Friday 21 April 2023

April 21st

Vitry-le-François to Pargny 

19 kms, 7 locks, more than 6 hours

It should have been a short day today.  

Our saloon full of boxes

A sad sight just outside the port, an abandoned British boat, post Brexit probably 

We set off soon after 9.00, sunny, calm and a positively balmy 9C, but at the very first lock we got stuck.  The lower gates opened (we are now going uphill), the lock filled, and nothing, the top gates did not open.  We didn't have a phone number for this canal so I climbed off and pressed the "emergency" button that every lock has to put you in contact with Central control point.  It worked but I am vertically challenged, i.e short, and the loud speaker was way up high and I battled to hear what the very polite gentleman was trying to tell me.  But, he got the gist, and 30 minutes later he, himself, arrived, to help us out.  The first thing he said is "You speak very good French".  Blow me down, I was gobsmacked.  

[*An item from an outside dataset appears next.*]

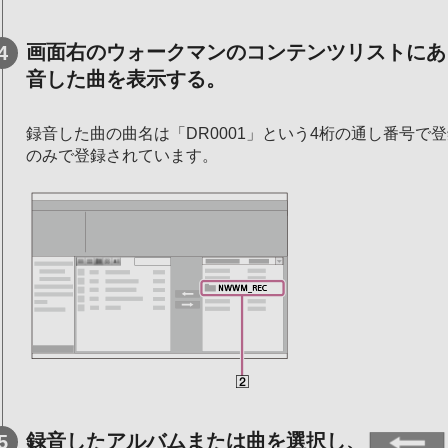
画面右のウォークマンのコンテンツリストにある
音した曲を表示する。
録音した曲の曲名は「DR0001」という4桁の通し番号で
のみで登録されています。
録音したアルバムまたは曲を選択し、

As we approached the second lock we saw another pleasure cruiser ahead of us, waiting for a big commercial barge to exit the lock.  From then on we shared the locks with the German cruiser but both of us had to slow up for the commercial, fully laden.  They are huge, and cumbersome, and slow.  They travel at 4km per hour and we at 8 km per hour.  Plus they take forever to slow down, manoeuvre in and out of locks, and speed up again.  But if it wasn't for them these canals would not exist so we just have deal with it.  The biggest problem is that they churn up the weed into small fragments that block engine cooler inlet and the toilet. An hour or so later there was quay where we could tie up and just wait for a couple of hours till he had got far enough ahead of us.  



The barge ahead of us

Pretty canal

A very tight fit, no wonder they take so much time to enter and exit the locks
We have stopped in a lovely halte nautique between 2 locks just 400m apart, with water and electricity but you do have to pay for the privilege, and there are two, yes two, bakeries in the village. There was already another pleasure boat tied up here, a small traditional barge, now a private pleasure cruiser.  Late in the afternoon I saw a commercial barge come through the the lower lock and then heard the church bells chiming for 7pm when the locks close.  Sure enough the upper lock lights went out and he was trapped.  Nowhere for a big barge to tie up.  But the smaller pleasure barge called him alongside to tie and here he is just a few metres astern of us

The bad news is he will be leaving at 7 in the morning and we can't go through the locks till 9, so an hour or so later we will catch up with him and have the same problem we had today.  I guess we will not make it our intended destination tomorrow.